Tele-kulak mahkemeye taşınıyor
Abone olABD'deki terör davalarının avukatları, Ulusal Güvenlik Ajansı'nın, terör örgütü El Kaide ile bağlantılı bazı kişilerin telefonlarını dinlemesini mahkemeye taşıyor
ABD'deki terör davalarının avukatları, Amerikan Ulusal Güvenlik
Ajansı'nın (NSA), terör örgütü El Kaide ile bağlantılı bazı
kişilerin telefonlarını yasalara aykırı olarak dinlediği
gerekçesiyle dava açmaya hazırlanıyor. Amerikan basınındaki
haberlere göre Florida, Ohio, Oregon ve Virginia'da açılması
beklenen davalar telekulak skandalını büyütürken, ABD Başkanı
George W. Bush yönetiminin mahkemelerde terör davalarında kazandığı
önemli başarıların bazılarını tehlikeye atabilir. Dava açmaya
hazırlanan avukatlar, müvekkillerinin Amerikan Ulusal Güvenlik
Ajansı tarafından izlemeye alınıp alınmadığını öğrenmek ve durum
buysa Amerikan hükümetinin, yargıçları ve avukatları yanlış
yönlendirebilecek bazı kritik bilgileri gizli tutup tutmadığını
ortaya çıkarmak istiyor. Virginia'daki Richmond Üniversitesi'nde
Hukuk Profesörü olan Carl Tobias, Amerikan hükümetinin, bu konudaki
tartışmalarda “yüksek düzeyde hassas materyal” gerekçesini
kullanmasının beklenebileceğini, ancak ulusal güvenlik
ihtiyaçlarıyla sanıkların haklarını dengeleyecek yasal
mekanizmaların bulunduğunu söyledi. Sivil haklar savunucuları,
yasal uzmanlar ve bazı kongre üyeleri, Bush'un, arama emri olmadan
güvenlik ajansının belli kişileri dinlemesine izin verme hakkı
bulunmadığını ifade ediyor. Beyaz Saray ve ABD Adalet Bakanlığı ise
sürdürülen uygulamanın yasal olduğunu savunuyor. Beyaz Saray
sözcülerinden Trent Duffy, NSA'in ülkede bazı ana telefon hatlarına
girerek olası terörist konuşmaları yakalamaya çalıştığı yönündeki
haberlerle ilgili konuşmaktan kaçındı. Ancak Duffy, “Bu sınırlı bir
program. Akşam yemeğinde ne var ya da küçükler ligiyle ilgili
düzenlemeleri içeren telefon konuşmalarından bahsetmiyoruz. Bu
izleme programları, trenleri, düğünleri, kiliseleri havaya uçurma
yönünde geçmişi olan çok kötü insanların telefon konuşmaları” dedi.

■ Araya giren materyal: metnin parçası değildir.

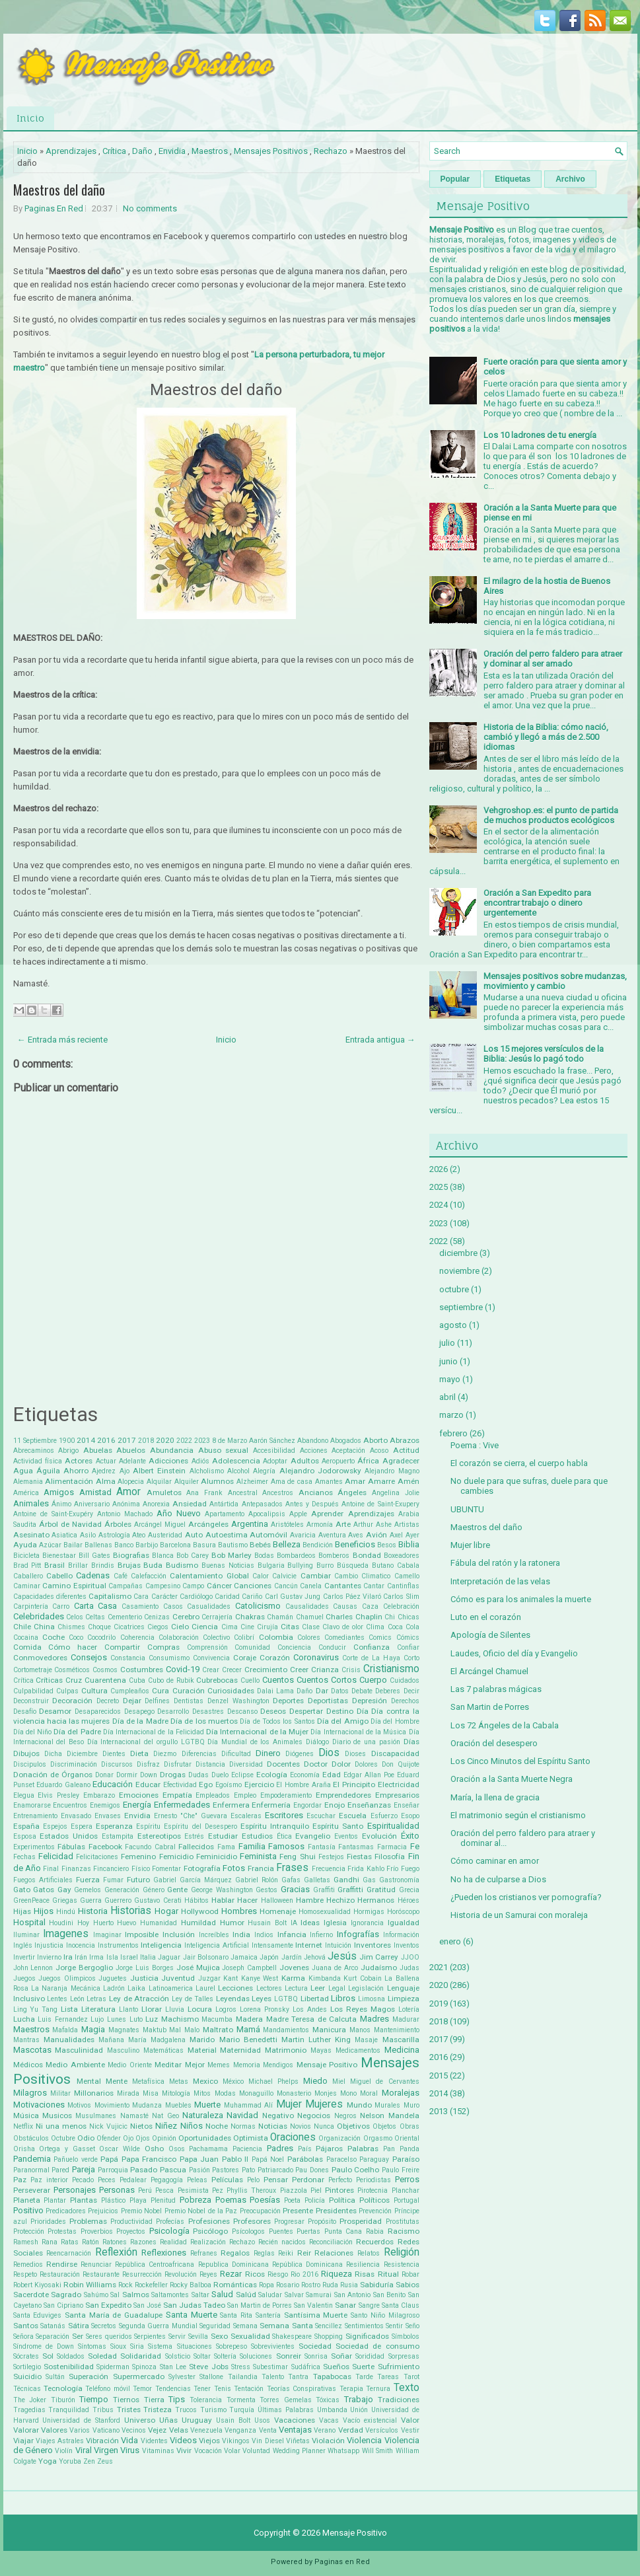  What do you see at coordinates (327, 1513) in the screenshot?
I see `Aprender` at bounding box center [327, 1513].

Duffy, Bush'un bu yönde yetki sahibi olduğuna inandığını ve bu
yetkisini anayasal hakkı çerçevesinde sınırlı bir programda
kullandığını, bu yönde Amerikan kongresine de bilgi verildiğini
kaydetti. Bush yönetimi yetkilileri, bu dinleme programı sayesinde,
Brooklyn Köprüsü'nü havaya uçurmayı planladığını itiraf eden
Ohio'daki El Kaide bağlantılı Iyman Faris ile İngiliz hedeflerini
bombalamayı planlayan Muhammed Cüneyd Babar'ın yakalanmasını örnek
gösteriyor. Virginia'daki bir davada, Müslüman akademisyen olan Ali
El Timimi'nin, 11 Eylül'ü takip eden günlerde terörizmle olası
bağlantısı gerekçe gösterilerek sorgulandığı, ancak Amerikan
hükümetinin, El Timimi'yi neden şüpheli olarak gördüğünü ortaya
koyamadığı ve büyük bir olasılıkla telefon dinleme yönteminin
kullanıldığı belirtiliyor. El Timimi, gençleri ABD'ye karşı
yurtdışında savaşa kışkırtmaktan suçlanıyor. El Timimi'nin avukatı
ise sanığın telefonlarının dinlenip dinlenmediğinin ortaya
çıkmasının kilit olduğu kanısını taşıyor.